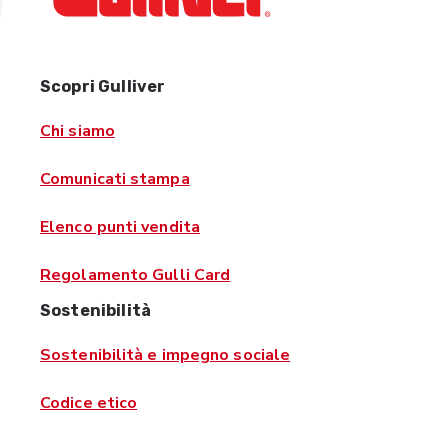
Scopri Gulliver
Chi siamo
Comunicati stampa
Elenco punti vendita
Regolamento Gulli Card
Sostenibilità
Sostenibilità e impegno sociale
Codice etico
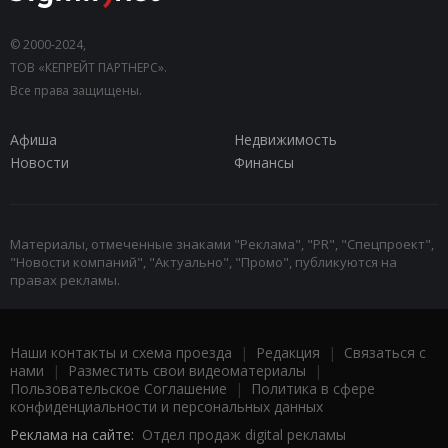
© 2000-2024,
ТОВ «КЕПРЕЙТ ПАРТНЕРС».
Все права защищены.
Афиша
Недвижимость
Новости
Финансы
Материалы, отмеченные знаками "Реклама", "PR", "Спецпроект",
"Новости компаний", "Актуально", "Промо", публикуются на
правах рекламы.
Наши контакты и схема проезда
|
Редакция
|
Связаться с
нами
|
Разместить свои видеоматериалы
|
Пользовательское Соглашение
|
Политика в сфере
конфиденциальности и персональных данных
Реклама на сайте:
Отдел продаж digital рекламы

**Assignment**. Your copy must hold every record above in its exact wording and must hold no pictures.

**Exercise output**.
Scopri Gulliver
Chi siamo
Comunicati stampa
Elenco punti vendita
Regolamento Gulli Card
Sostenibilità
Sostenibilità e impegno sociale
Codice etico
© 2000-2024,
ТОВ «КЕПРЕЙТ ПАРТНЕРС».
Все права защищены.
Афиша
Недвижимость
Новости
Финансы
Материалы, отмеченные знаками "Реклама", "PR", "Спецпроект",
"Новости компаний", "Актуально", "Промо", публикуются на
правах рекламы.
Наши контакты и схема проезда
|
Редакция
|
Связаться с
нами
|
Разместить свои видеоматериалы
|
Пользовательское Соглашение
|
Политика в сфере
конфиденциальности и персональных данных
Реклама на сайте:
Отдел продаж digital рекламы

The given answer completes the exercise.